To prevent the threat of timing attacks, most browser vendors have removed access to high-resolution timers. The highest resolution timer available in recent browsers, performance.now(), has a resolution of 5  $\mu$ s with jitter in Chrome 94 and 20  $\mu$ s in Firefox. This is highly insufficient to mount microarchitectural attacks, as we need to measure timing differences in the order of 10 ns. However, auxiliary timers, able to recover a high resolution in the sandbox, were described by Schwarz et al. [33].

The most powerful of these auxiliary timers is based on Shared ArrayBuffer, an array shared between the main thread and a subthread (Web Worker in JavaScript). The main thread initializes a Web Worker and shares the array with it. Then, the Web Worker constantly increments a variable in the array. As this operation has a low and constant execution time, it can be used as a unit of time by the main thread. The main thread can then read the shared value to get a timestamp. This timer grants a resolution ranging from 10-100 ns on recent browsers [30]. In the past, SharedArray Buffer has been disabled by default to prevent timing attack threats. However, they are available by default when the web page is cross-origin isolated in Chrome 94 and Firefox 90 [7, 8]. Unless stated otherwise, all timing measurements in the paper use SharedArray Buffer-based clocks, thus the time unit is an increment.

**JavaScript timing attacks.** The fact that microarchitectural attacks can be mounted from JavaScript brings major changes to their threat model. On the one hand, it allows running code on the victim's hardware on a very large scale. For instance, an attacker can buy an advertisement on a popular website and will be able to run its scripts on all visitors of said website [11]. On the other hand, the sand-boxed execution brings many major restrictions to the implementations of such attacks. The lack of native instructions or memory addresses, for instance, removes the possibility to implement some classes of attacks, such as attacks based on Flush+ Reload [43].

However, in 2015, Oren et al. [27] implemented the first entirely web-based cache attack. Many different types of web-based microarchitectural attacks were since demonstrated, exploiting other components or features, including the DRAM [16], ASLR [15], and even speculative execution [18].

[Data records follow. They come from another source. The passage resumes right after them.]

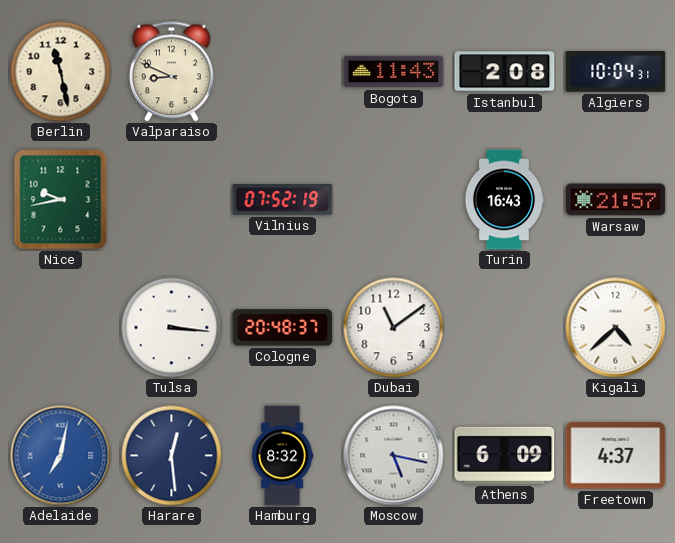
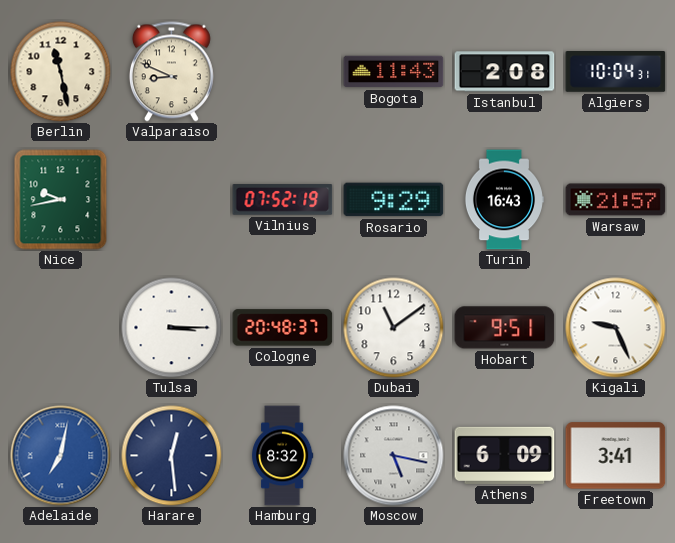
Rosario: none -> 9:29
Tulsa: 3:16 -> 3:15
Hobart: none -> 9:51
Kigali: 4:38 -> 9:26
Freetown: 4:37 -> 3:41
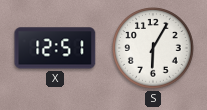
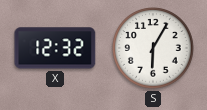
X: 12:51 -> 12:32
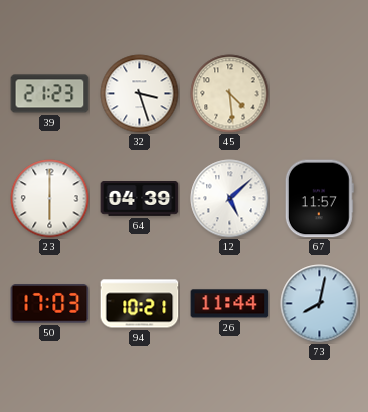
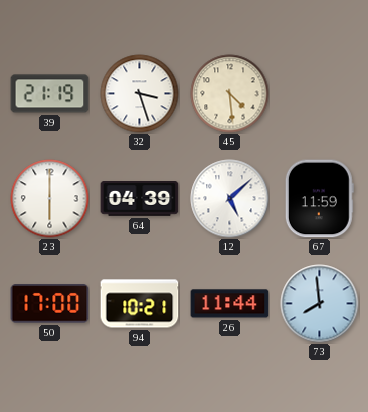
39: 21:23 -> 21:19
67: 11:57 -> 11:59
50: 17:03 -> 17:00
73: 8:02 -> 7:59
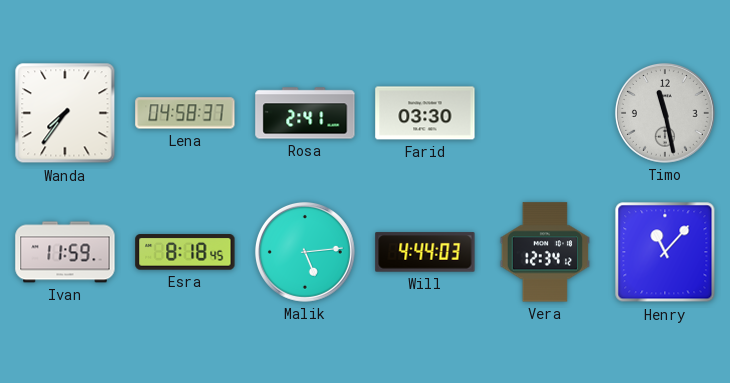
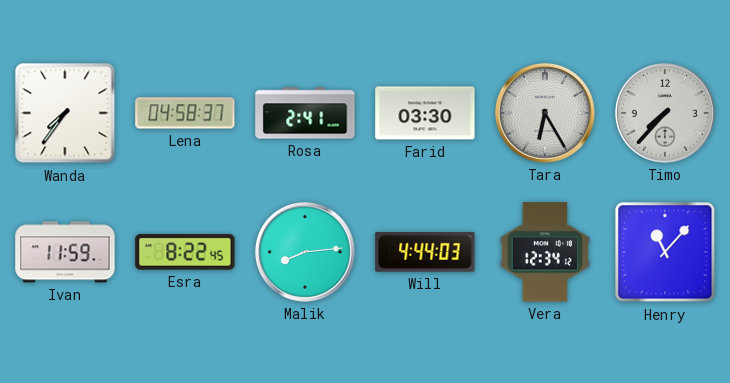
Tara: none -> 6:25
Timo: 11:28 -> 7:37
Esra: 8:18 -> 8:22
Malik: 5:14 -> 8:14
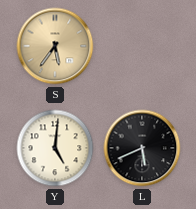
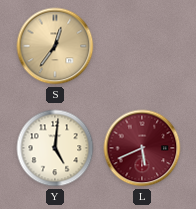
S: 5:36 -> 12:36
L dial: black -> burgundy
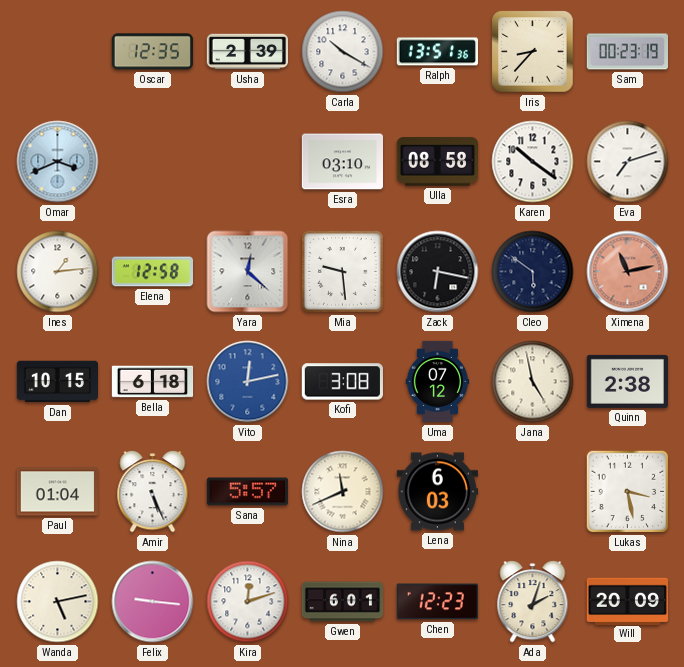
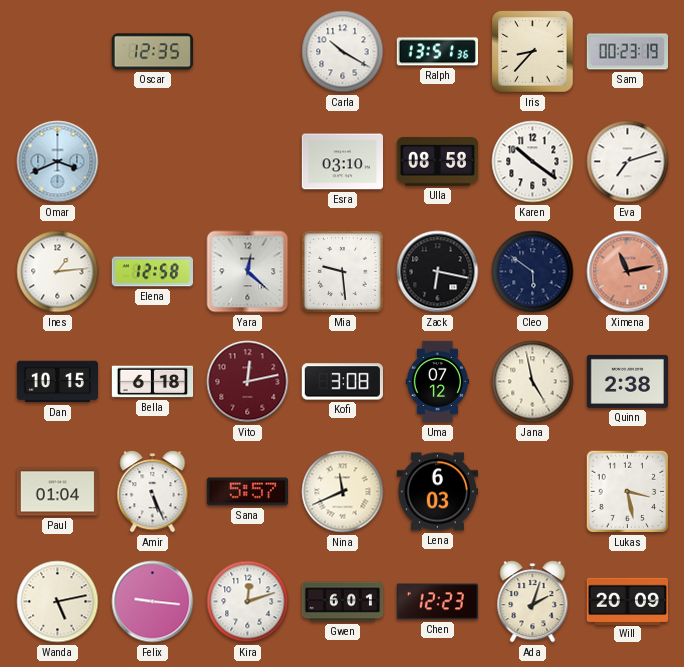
Usha: 2:39 -> none
Vito dial: blue -> burgundy
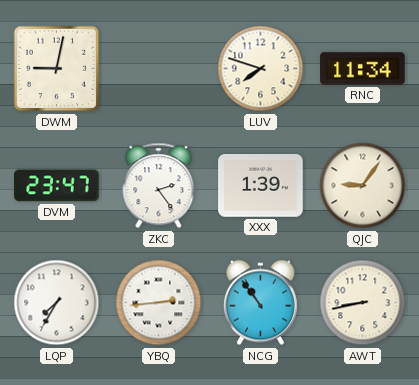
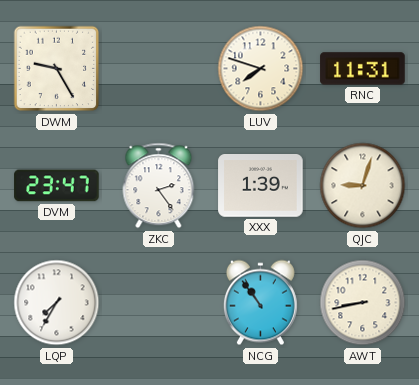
DWM: 9:02 -> 9:25
RNC: 11:34 -> 11:31
QJC: 9:06 -> 9:03
YBQ: 2:44 -> none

**Covert channels in browsers.** Covert channel in the browsers break the fundamental principle of the JavaScript sandbox isolation. In particular, previous work has studied covert channels based on hardware timing attacks. Oren et al. [27] presented a covert channel based on Prime+Probe with a bandwidth estimated at 320 kbit/s. However, this number was estimated before the introduction of countermeasures against microarchitectural attacks in this browser. To the best of our knowledge, there has been no work on Prime+Probe subsequently to these countermeasures. The closest covert channel is the one used to extract data in the transient execution attack RIDL [39], with a bandwidth of 8 bit/s using Evict+Reload.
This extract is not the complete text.